OMR: Breaking the barriers of time and space

One of the biggest difficulties that can be experienced when a university attempts to introduce summative computerised assessment is the problem of time and space.
Computerised summative assessment turns the workload balance associated with exams on its head. Traditionally marking finished exam papers was where the time costs were heaviest in the process for lecturers. The majority of the work effectively manifested at the end rather than during the development of the assessment itself. Computerised exams break this paradigm. Here the time costs are front loaded. Writing, building, testing and re-testing is the most work intensive phase of an assessment’s lifespan. The actual marking is done by the computer and results can be available almost instantaneously. No more weeks buried under piles of exam papers.

As a consequence the big payoff that can be achieved with computerised assessments is dependent on the number of students taking an exam. All of the work done upfront constructing an assessment will be rewarded based on the volume of marking it eliminates. We have moved into the sphere of economies of scale. The restrictions of time and space are the major barriers to maximising this potential. Many universities do not have the computer suites required to accommodate the volume of students required to achieve big productivity gains while others may have the problem of finding times when facilities are not being used for other purposes such as teaching or revision sessions. The argument for using computerised assessments weakens under such circumstances as it become difficult to justify the amount of work required during development.

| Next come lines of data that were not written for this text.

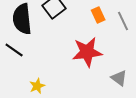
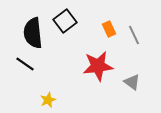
gray triangle: (119, 78) -> (132, 82), moved

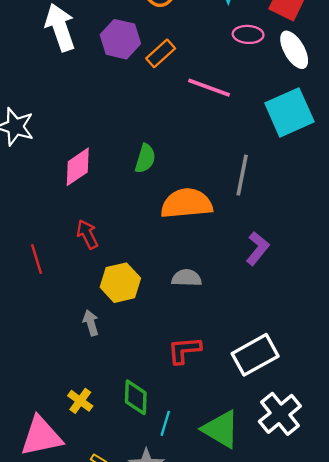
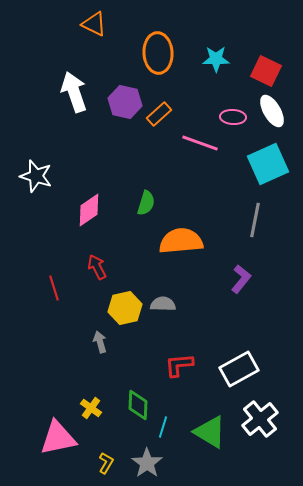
pink ellipse: (248, 34) -> (233, 117), moved
gray line: (242, 175) -> (255, 220), moved
gray semicircle: (187, 278) -> (163, 304), moved

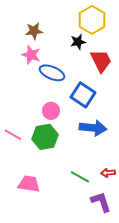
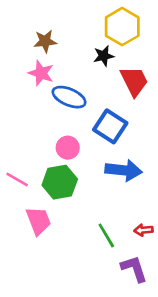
green line: (80, 177) -> (106, 235), turned 30
pink trapezoid: (29, 184) -> (38, 221), moved, turned 60

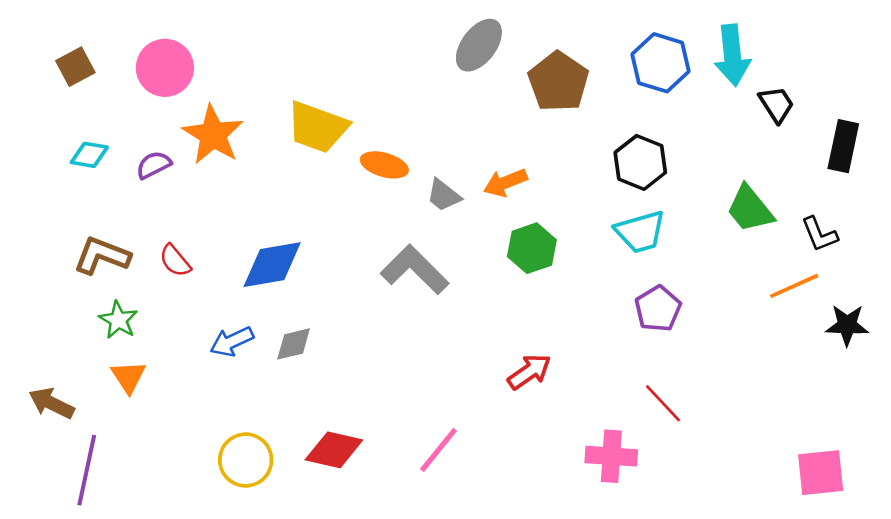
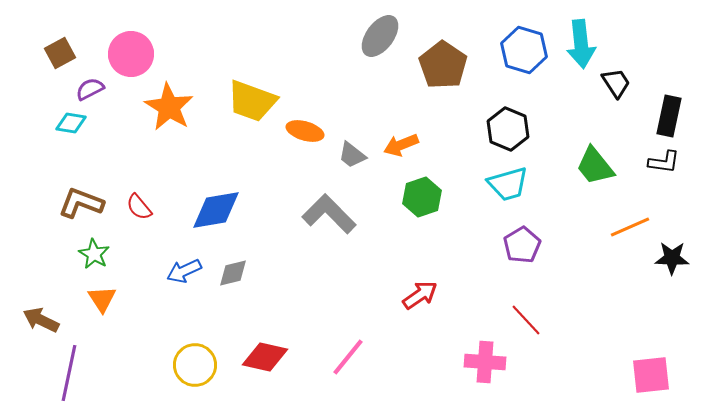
purple semicircle: (154, 165) -> (90, 89), moved
black L-shape: (819, 234) -> (664, 162), moved, turned -60

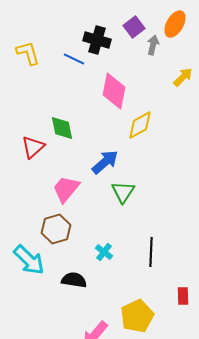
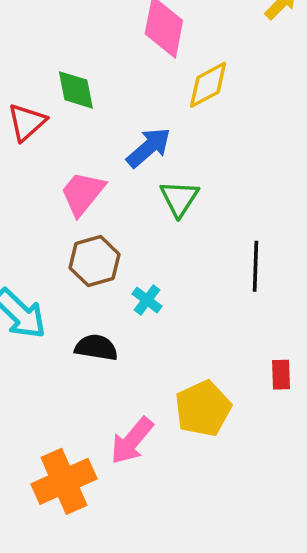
brown hexagon: (56, 229) -> (95, 261), moved
black line: (151, 252) -> (255, 266), moved

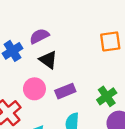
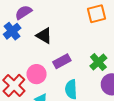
purple semicircle: (39, 36) -> (23, 12), moved
pink circle: (34, 89) -> (37, 74), moved

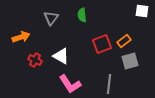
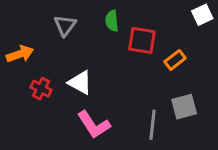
white square: (142, 11) -> (202, 15), turned -32
red square: (102, 44) -> (142, 40), moved, turned 30
gray square: (130, 61) -> (184, 107), moved

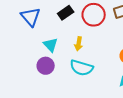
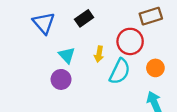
red circle: (94, 15) -> (130, 41), moved
cyan semicircle: (82, 68) -> (120, 71), moved, turned -80

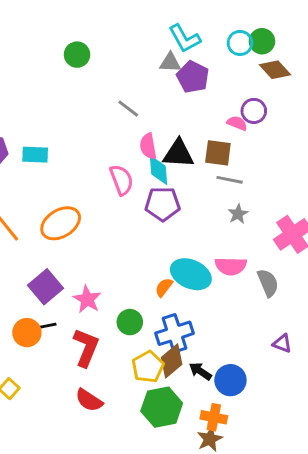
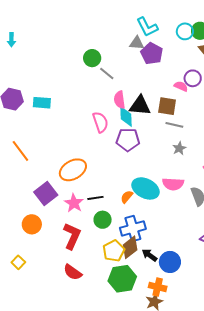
green circle: (77, 55) -> (92, 58), moved
orange ellipse: (61, 223) -> (73, 170), moved
black line: (45, 326) -> (95, 198), moved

"Traveling through Time and diving into my Universe" by Cyril Rana

“Traveling through Time and diving into my Universe” by Cyril Rana

At Harper Adams University we have overcome these challenges using optical mark recognition (OMR) technology. This method combines traditional paper-based answer sheets with computerised marking rather than having students’ take exams directly via the computer. Students complete their answers to multiple-choice questions by filling-in bubbles on an exam paper. This can be done in a standard exam hall without the need for any computer facilities. Once the exam has concluded the papers are collated and fed through a multi-sheet Fujitsu image scanner. They are then uploaded into the university’s Questionmark Perception installation and a report generated that automatically marks the students’ answers. Using this method we have used computerised assessment with over 240 students in one exam. Inevitably students make all manner of weird and wonderful errors when filling-in the papers but any issues are identified and addressed during a follow-up with the primary lecturer. This rarely takes longer than an hour. Marking time costs are cut dramatically.

Using multiple choice exams does receive criticism by some authors. These suggest that these kind of assessments fail to test the deeper understanding required by higher education. However, at Harper Adams we have conducted extensive analysis of our students’ results using measures such as Cronbach’s Alpha. Based on the outcome we are confident that it is possible to write questions that test this level of knowledge. Obviously there are some more subjective subjects where this type of assessment will be inappropriate and it would be a mistake to force such round pegs into square holes. But with careful planning and a thorough understanding of the principles of assessment such problems should be avoided.

Looking to the future we have yet to find the maximum volume possible with this system but this year we plan to increase numbers even higher. There is no longer a need to fear the barriers of time and space.